Task objective: Write out only the lines from the start of the entries up to and including the line with "Marque : Lancia"; please skip the pictures.

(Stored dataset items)
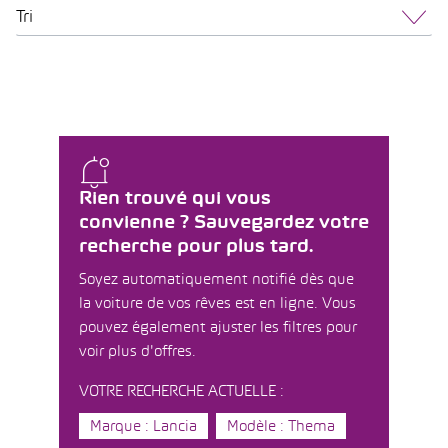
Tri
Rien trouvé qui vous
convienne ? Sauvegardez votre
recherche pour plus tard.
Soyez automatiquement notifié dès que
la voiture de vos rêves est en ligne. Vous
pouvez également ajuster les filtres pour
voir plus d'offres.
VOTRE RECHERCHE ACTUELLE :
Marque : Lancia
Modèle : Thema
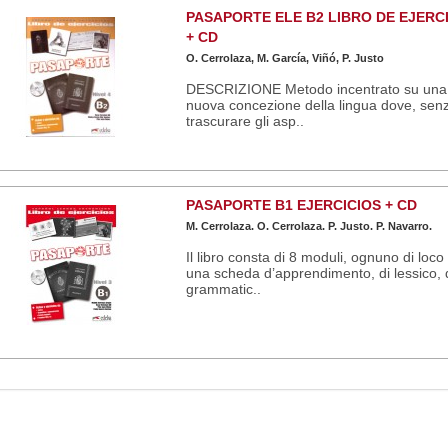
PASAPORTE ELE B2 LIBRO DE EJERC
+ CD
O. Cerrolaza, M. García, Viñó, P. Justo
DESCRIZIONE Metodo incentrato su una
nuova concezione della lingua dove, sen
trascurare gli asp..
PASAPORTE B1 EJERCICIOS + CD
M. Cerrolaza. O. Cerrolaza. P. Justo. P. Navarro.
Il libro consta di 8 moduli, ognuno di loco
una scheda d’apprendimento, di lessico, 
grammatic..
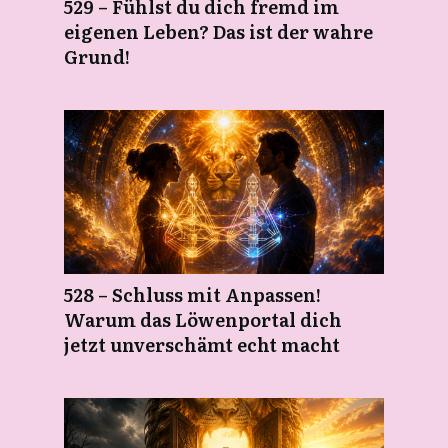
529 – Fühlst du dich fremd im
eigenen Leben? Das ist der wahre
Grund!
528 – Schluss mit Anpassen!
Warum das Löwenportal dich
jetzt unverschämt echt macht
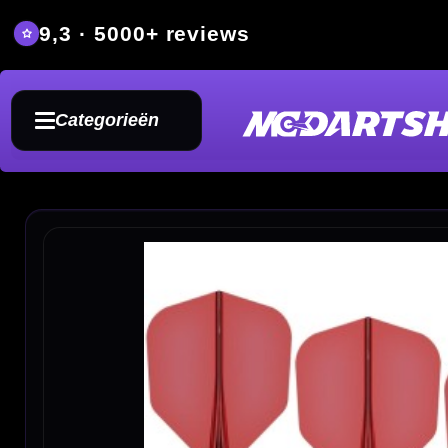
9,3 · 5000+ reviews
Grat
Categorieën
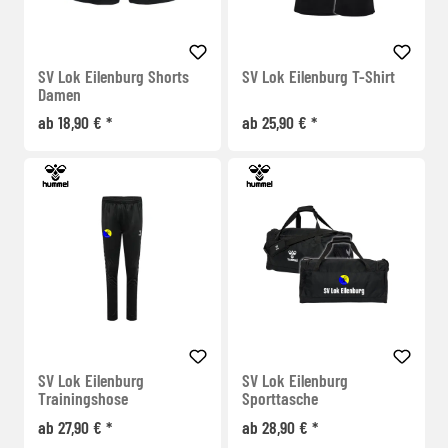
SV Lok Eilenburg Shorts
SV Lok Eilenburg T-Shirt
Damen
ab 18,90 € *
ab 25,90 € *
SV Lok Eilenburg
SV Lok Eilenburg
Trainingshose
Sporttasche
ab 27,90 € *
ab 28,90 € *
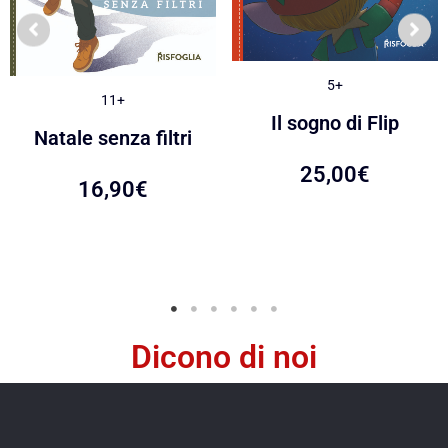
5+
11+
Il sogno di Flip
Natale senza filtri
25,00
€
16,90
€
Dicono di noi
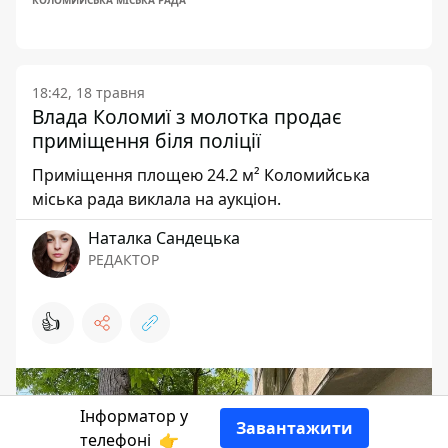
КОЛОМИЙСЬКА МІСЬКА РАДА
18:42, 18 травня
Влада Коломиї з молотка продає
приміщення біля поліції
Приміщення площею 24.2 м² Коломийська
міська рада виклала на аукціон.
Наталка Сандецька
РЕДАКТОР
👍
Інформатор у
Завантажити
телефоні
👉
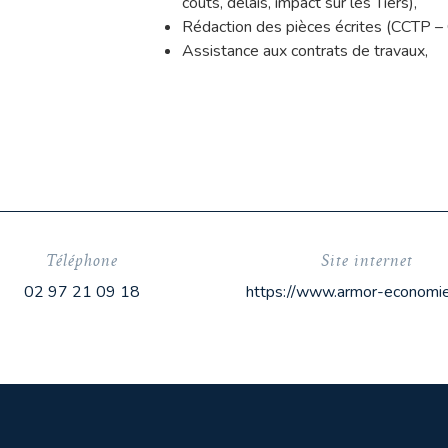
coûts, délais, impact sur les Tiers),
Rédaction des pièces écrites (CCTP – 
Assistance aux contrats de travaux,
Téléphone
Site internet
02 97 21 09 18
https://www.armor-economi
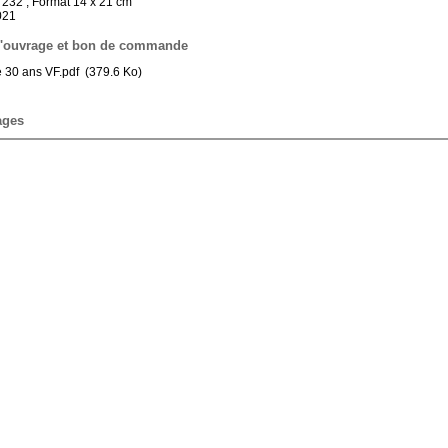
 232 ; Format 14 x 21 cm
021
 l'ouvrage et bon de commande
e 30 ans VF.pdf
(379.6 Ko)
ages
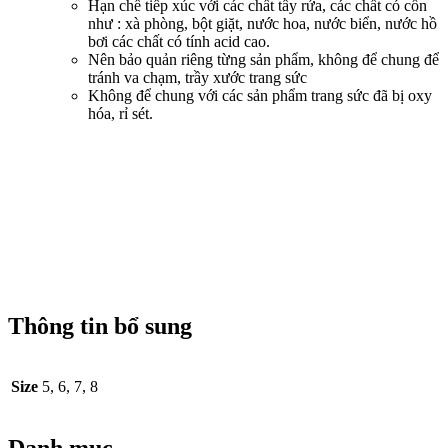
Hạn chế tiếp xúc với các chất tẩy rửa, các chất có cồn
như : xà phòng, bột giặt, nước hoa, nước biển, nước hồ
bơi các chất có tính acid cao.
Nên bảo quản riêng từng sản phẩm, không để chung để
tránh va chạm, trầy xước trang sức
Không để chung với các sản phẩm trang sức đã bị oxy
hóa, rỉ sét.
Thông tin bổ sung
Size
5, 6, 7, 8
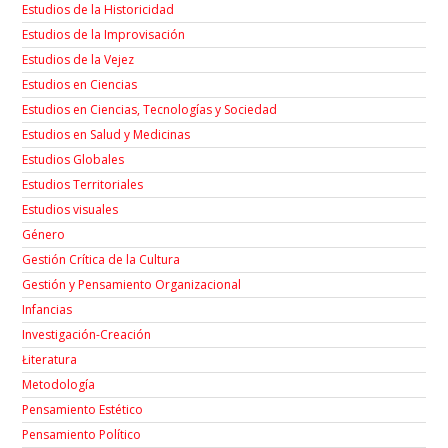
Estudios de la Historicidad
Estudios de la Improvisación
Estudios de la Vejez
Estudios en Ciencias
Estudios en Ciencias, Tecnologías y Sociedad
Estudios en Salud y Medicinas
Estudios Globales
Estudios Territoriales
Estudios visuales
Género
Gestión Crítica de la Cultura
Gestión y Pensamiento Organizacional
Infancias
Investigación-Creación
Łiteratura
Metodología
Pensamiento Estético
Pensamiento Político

Response box:
Tri
Rien trouvé qui vous
convienne ? Sauvegardez votre
recherche pour plus tard.
Soyez automatiquement notifié dès que
la voiture de vos rêves est en ligne. Vous
pouvez également ajuster les filtres pour
voir plus d'offres.
VOTRE RECHERCHE ACTUELLE :
Marque : Lancia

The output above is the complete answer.